K. G. Jung, saf tiplerin olmadığını savundu, bu nedenle ortam, bireyin tamamen normal bir halidir. Bilim adamı bu kategorileri kalp atışı ile karşılaştırdı: sistol (kasılma) arasındaki değişimler -içe dönüklük - ve diyastol (gevşeme) - dışa dönüklük. Ama çoğunlukla bir kişi bir parametreye bağlı kalır ve onun çerçevesinde hareket eder.
Kimse bir türün iyi, diğerinin kötü olduğunu söylemez. Her birinin kendi olumsuz ve olumlu nitelikleri vardır. Stresli bir durumdaki bir bireyin davranış çizgisini değiştirdiği görülür. En iyi seçenek ortamdır. Her iki parametrenin karakteristik özellikleri bir kişide birleştirilir. Bu onu esnek yapar, duruma ve şu ya da bu yöntemin uygunluğuna bağlı olarak farklı tepkiler verebilir.
İçedönüklerin yalnızca düşünceleriyle, içsel deneyimleriyle ilgilenmesi yaygındır. Kendilerini iyi hissettikleri kendi dünyalarındadırlar, ancak bu gerçeklikle temas kaybıyla doludur. Çarpıcı bir örnek dalgın bilim adamıdır.
Dışadönükler, nesneler dünyasına özel bir ilgiyle karakterize edilir.
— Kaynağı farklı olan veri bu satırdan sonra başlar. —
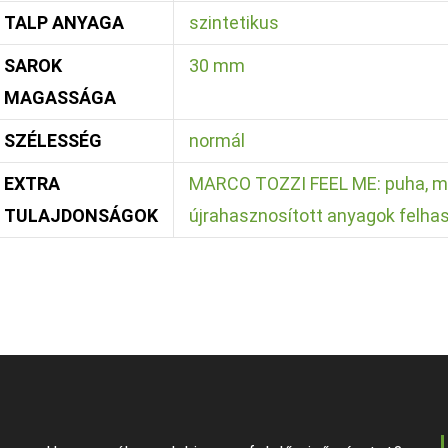
TALP ANYAGA
szintetikus
SAROK
30 mm
MAGASSÁGA
SZÉLESSÉG
normál
EXTRA
MARCO TOZZI FEEL ME: puha, m
TULAJDONSÁGOK
újrahasznosított anyagok felha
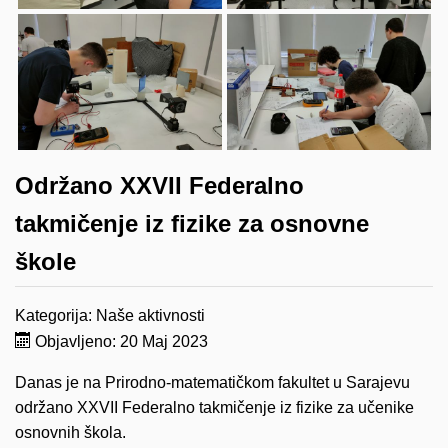
Održano XXVII Federalno
takmičenje iz fizike za osnovne
škole
Kategorija:
Naše aktivnosti
Objavljeno: 20 Maj 2023
Danas je na Prirodno-matematičkom fakultet u Sarajevu
održano XXVII Federalno takmičenje iz fizike za učenike
osnovnih škola.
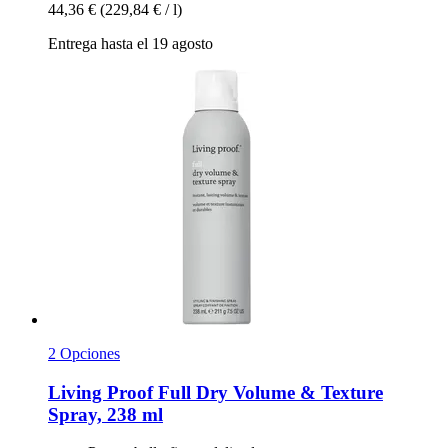
44,36 €
(229,84 € / l)
Entrega hasta el 19 agosto
2 Opciones
Living Proof
Full Dry Volume & Texture
Spray, 238 ml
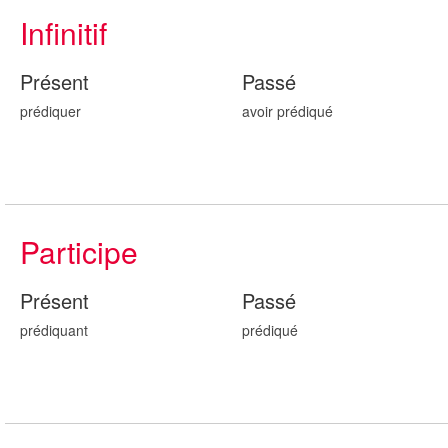
Infinitif
Présent
Passé
prédiquer
avoir prédiqu
é
Participe
Présent
Passé
prédiqu
ant
prédiqu
é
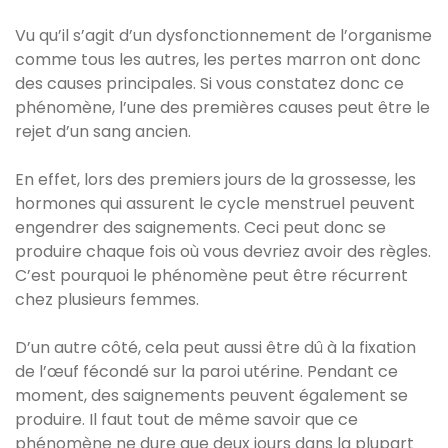
Vu qu’il s’agit d’un dysfonctionnement de l’organisme
comme tous les autres, les pertes marron ont donc
des causes principales. Si vous constatez donc ce
phénomène, l’une des premières causes peut être le
rejet d’un sang ancien.
En effet, lors des premiers jours de la grossesse, les
hormones qui assurent le cycle menstruel peuvent
engendrer des saignements. Ceci peut donc se
produire chaque fois où vous devriez avoir des règles.
C’est pourquoi le phénomène peut être récurrent
chez plusieurs femmes.
D’un autre côté, cela peut aussi être dû à la fixation
de l’œuf fécondé sur la paroi utérine. Pendant ce
moment, des saignements peuvent également se
produire. Il faut tout de même savoir que ce
phénomène ne dure que deux jours dans la plupart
Gerçekle iyi ilişkileri var, toplumda neler olduğuyla ilgileniyorlar. İç çevreye yabancılaşma onlarla ilgilidir. Dünya içe dönükleri etkiler ve sırayla dışa dönüklerden etkilenir.
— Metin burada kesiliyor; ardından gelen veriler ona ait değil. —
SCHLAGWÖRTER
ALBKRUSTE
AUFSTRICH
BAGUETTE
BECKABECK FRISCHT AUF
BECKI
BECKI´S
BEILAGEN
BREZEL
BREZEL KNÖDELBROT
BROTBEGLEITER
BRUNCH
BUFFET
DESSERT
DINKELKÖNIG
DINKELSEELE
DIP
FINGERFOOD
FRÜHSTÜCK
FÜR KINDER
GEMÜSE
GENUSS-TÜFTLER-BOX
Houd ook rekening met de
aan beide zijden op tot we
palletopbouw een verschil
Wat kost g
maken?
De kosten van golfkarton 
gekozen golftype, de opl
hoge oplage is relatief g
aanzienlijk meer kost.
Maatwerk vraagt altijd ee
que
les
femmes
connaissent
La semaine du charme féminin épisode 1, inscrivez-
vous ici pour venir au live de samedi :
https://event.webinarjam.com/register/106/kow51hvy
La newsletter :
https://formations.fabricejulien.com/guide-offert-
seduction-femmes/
K. G.'nin fikir değişikliği Jung
Zaman geçti, bilim durmadı ve bilim adamı K. G. Jung değişti ve görüşlerini biraz geliştirdi. Ayrıca, hem dışadönük hem de içe dönük özelliklere sahip olması nedeniyle ambivertin en uyumlu tip olduğunu belirtmiştir. Psikanalist ayrıca, I-E'yi oluşturan psikolojik işlevler, yani düşünme, hissetme, duyum ve sezgi hakkında bir doktrin geliştirdi.
G. Yu. Eysenck ve içe dönüklük-dışadönüklük teorisi
G. YU. Eysenck yukarıdaki kavramları K. G. Jung, ama onları farklı bir anlamla doldurdu. Bir bilim insanı için bunlar, birbiriyle ilişkili ve genetik bir belirlemeye sahip bir kişilik özellikleri kompleksi olarak tanımlanan bir süper faktörün iki kutbudur.
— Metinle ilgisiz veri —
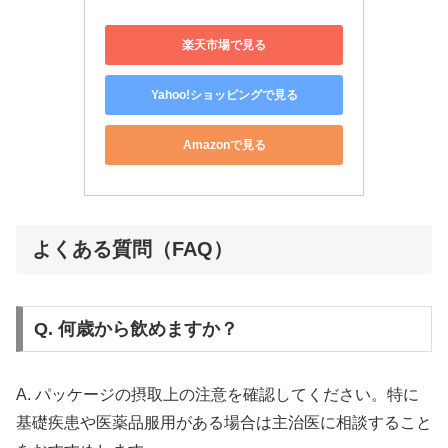
楽天市場で見る
Yahoo!ショッピングで見る
Amazonで見る
よくある質問（FAQ）
Q. 何歳から飲めますか？
A. パッケージの摂取上の注意を確認してください。特に
基礎疾患や医薬品服用がある場合は主治医に相談すること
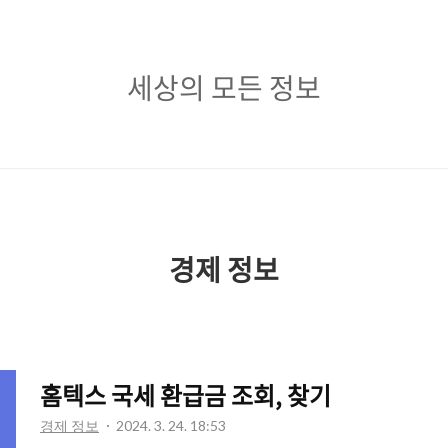
세
세상의 모든 정보
상
의
모
든
정
경제 정보
보
홈텍스 국세 환급금 조회, 찾기
경제 정보
2024. 3. 24. 18:53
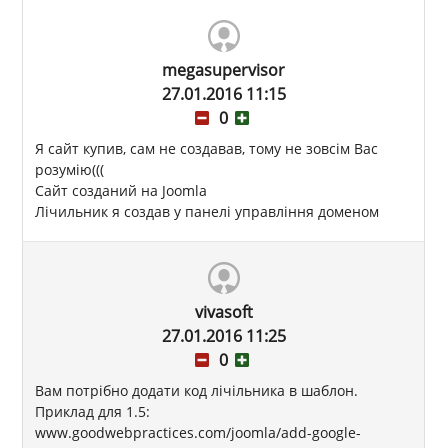
megasupervisor
27.01.2016 11:15
0
Я сайт купив, сам не создавав, тому не зовсім Вас
розумію(((
Сайт созданий на Joomla
Лічильник я создав у панелі управління доменом
vivasoft
27.01.2016 11:25
0
Вам потрібно додати код лічільника в шаблон.
Приклад для 1.5:
www.goodwebpractices.com/joomla/add-google-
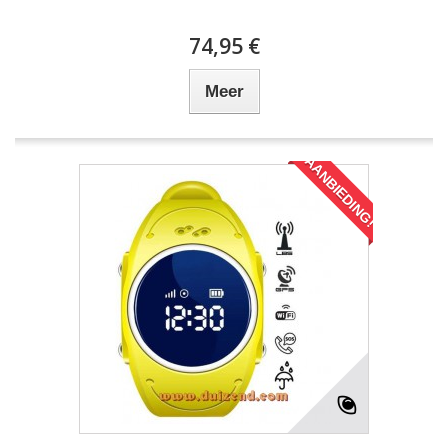
74,95 €
Meer
AANBIEDING!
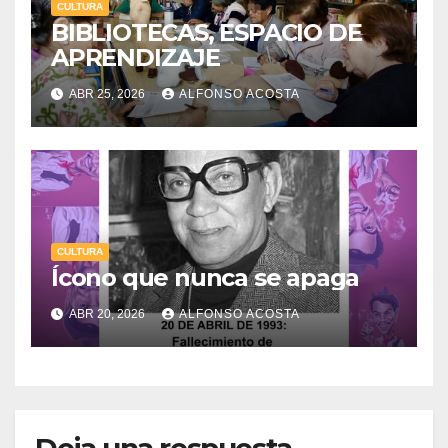
CULTURA
BIBLIOTECAS, ESPACIO DE
APRENDIZAJE
ABR 25, 2026
ALFONSO ACOSTA
CULTURA
Ícono que nunca se apaga
ABR 20, 2026
ALFONSO ACOSTA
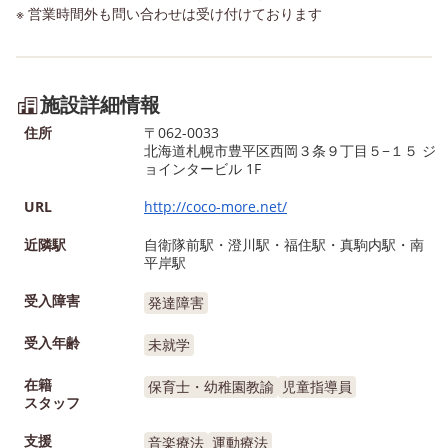
※ 営業時間外も問い合わせは受け付けております
施設詳細情報
住所
〒062-0033
北海道札幌市豊平区西岡３条９丁目５−１５ ジ
ョインタービル 1F
URL
http://coco-more.net/
近隣駅
自衛隊前駅・澄川駅・福住駅・真駒内駅・南
平岸駅
受入障害
発達障害
受入年齢
未就学
在籍
保育士・幼稚園教諭
児童指導員
スタッフ
支援
音楽療法
運動療法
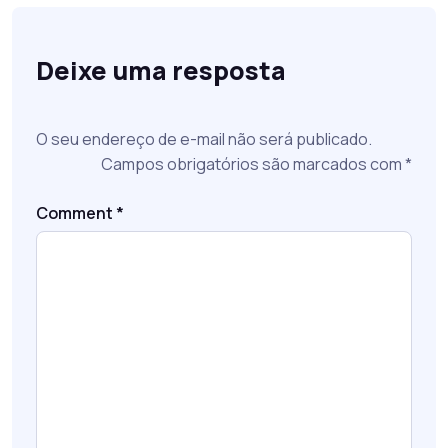
Deixe uma resposta
O seu endereço de e-mail não será publicado.
Campos obrigatórios são marcados com
*
Comment
*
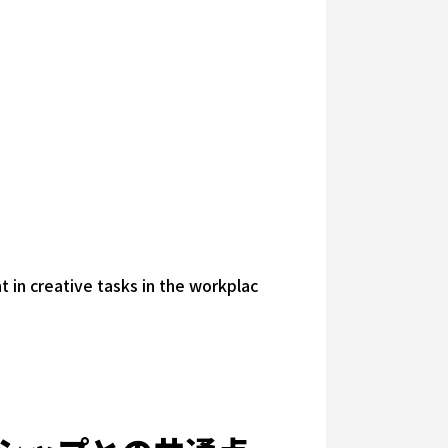
t in creative tasks in the workplac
Dışadönük bir kişinin tipik özellikleri sosyallik, iyimserlik, dürtüsellik, geniş bir arkadaş ve tanıdık çevresi, duygusal deneyimler üzerinde çok güçlü bir kontrol değil. Tipik içe dönüklük, utangaçlık, kendisine yakın olanlar dışında diğer insanlardan uzak durma, eylemlerini planlama, sakinlik, düzen sevgisi, duygular üzerinde kontrol ile karakterizedir.
Ambivert, yukarıda açıklanan iki parametrenin özelliklerinin bulanık bir ifadesi olan bir kişidir. Testi kullanırsanız, böyle bir kişi ortalama puan kazanır. Ama yine de, bir ortam, dışadönüklük ya da içe dönüklüğe meyledebilir.
K. Leonhard'ın görüşleri
Psikiyatrist C. Leonhard, C. G. Jung tarafından ortaya atılan kavramı kendi tarzında yeniden yorumladı ve dışa dönüklüğün zayıf irade, dış etkilere duyarlılık ve içe dönüklüğün güçlü bir irade olduğuna inandı.
Ancak bu bilim insanının sınıflandırmasının kişiliğin patolojik tezahürlerine atıfta bulunduğu unutulmamalıdır.